Attention Based Models for Cell Type Classification on Single-Cell RNA-Seq Data

Basic Information

Abstract

Cell type classification serves as one of the most fundamental analyses in bioinformatics. It helps discovering new cell types, recognizing tumor cells in cancer microenvironment and facilitating the downstream tasks such as trajectory inference. Single-cell RNA-sequencing (scRNA-seq) technology can profile the whole transcriptome of different cells, thus providing invaluable data for cell type classification. Existing cell type classification methods can be mainly categorized into statistical models and neural network models.

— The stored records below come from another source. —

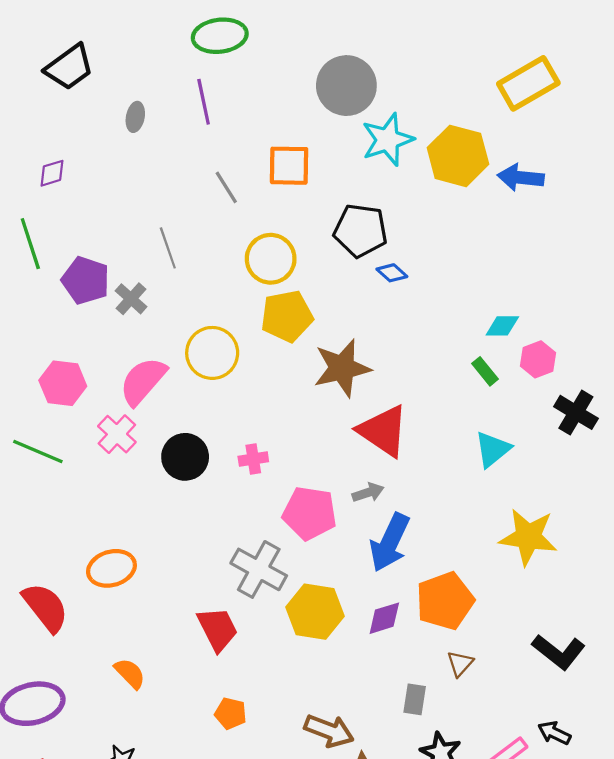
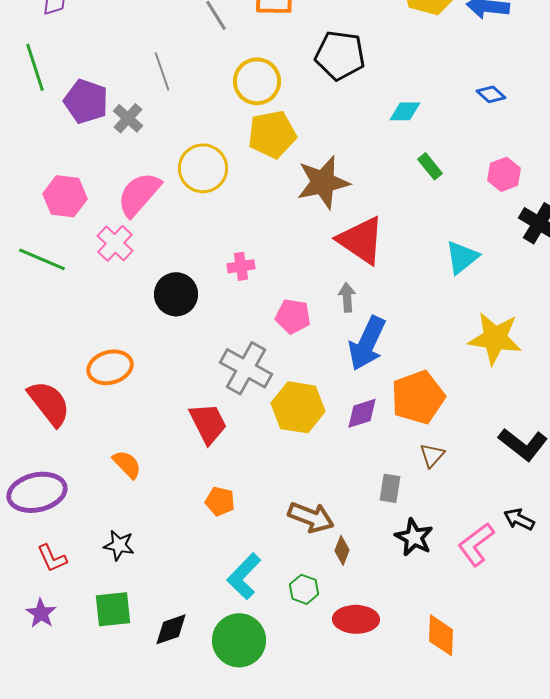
blue diamond: (392, 273) -> (491, 94), moved
cyan diamond: (502, 326) -> (405, 111), moved
green rectangle: (485, 371) -> (430, 166), moved
black circle: (185, 457) -> (176, 294), moved
gray arrow: (368, 493) -> (347, 297), turned -76
pink pentagon: (310, 513) -> (293, 316), size x0.7

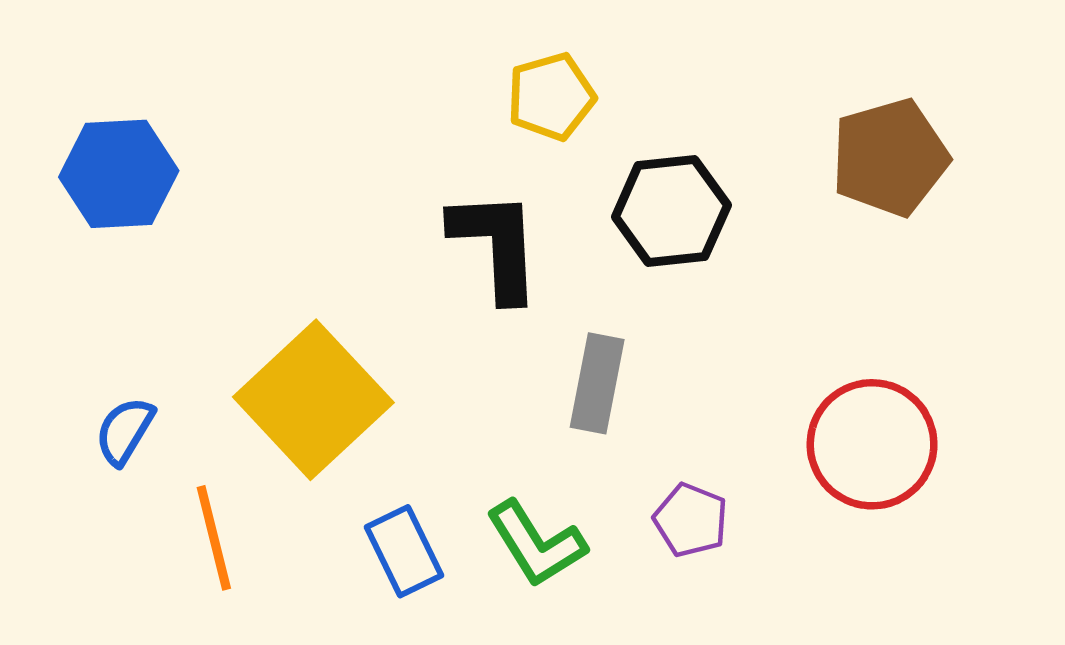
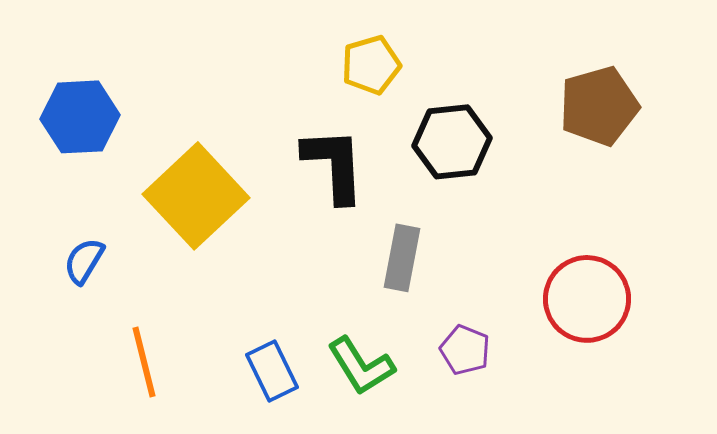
yellow square: (313, 400) -> (196, 196), moved
blue semicircle: (125, 431) -> (84, 261), moved

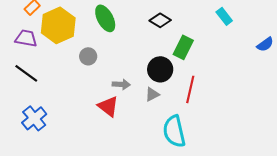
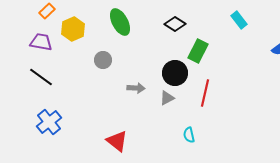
yellow hexagon: (58, 25) -> (73, 29), size x0.7
red triangle: (108, 106) -> (117, 141), moved
cyan semicircle: (174, 131) -> (189, 135), size x0.5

The statistical models either make hypotheses on the gene expression distribution which may not be consistent with the real data, or heavily rely on prior knowledge such as marker genes for specific cell types. By contrast, the neural networks are more robust and flexible, while it is hard to interpret the biological meanings hidden behind a mass of model parameters. Recently, the attention mechanism has been widely applied in diverse fields due to the good interpretability of the attention weights. In this paper, we examine the effectiveness and interpretability of the attention mechanism by proposing two novel models for the cell type classification task. The first model classifies cells by a capsule attention network (CAN) that performs attention on the capsule features extracted for cells. To align the features with genes, the second model first factorizes the scRNA-seq matrix to obtain the representation vectors for all genes and cells, and then performs the attention operation on the cell and gene vectors. We name it Cell-Gene Representation Attention network (CGRAN). Experiments show that our attention-based models achieve higher accuracy in cell type classification compared to existing methods on diverse datasets. Moreover, the key genes picked by their high attention scores in different cell types perfectly match with the acknowledged marker genes.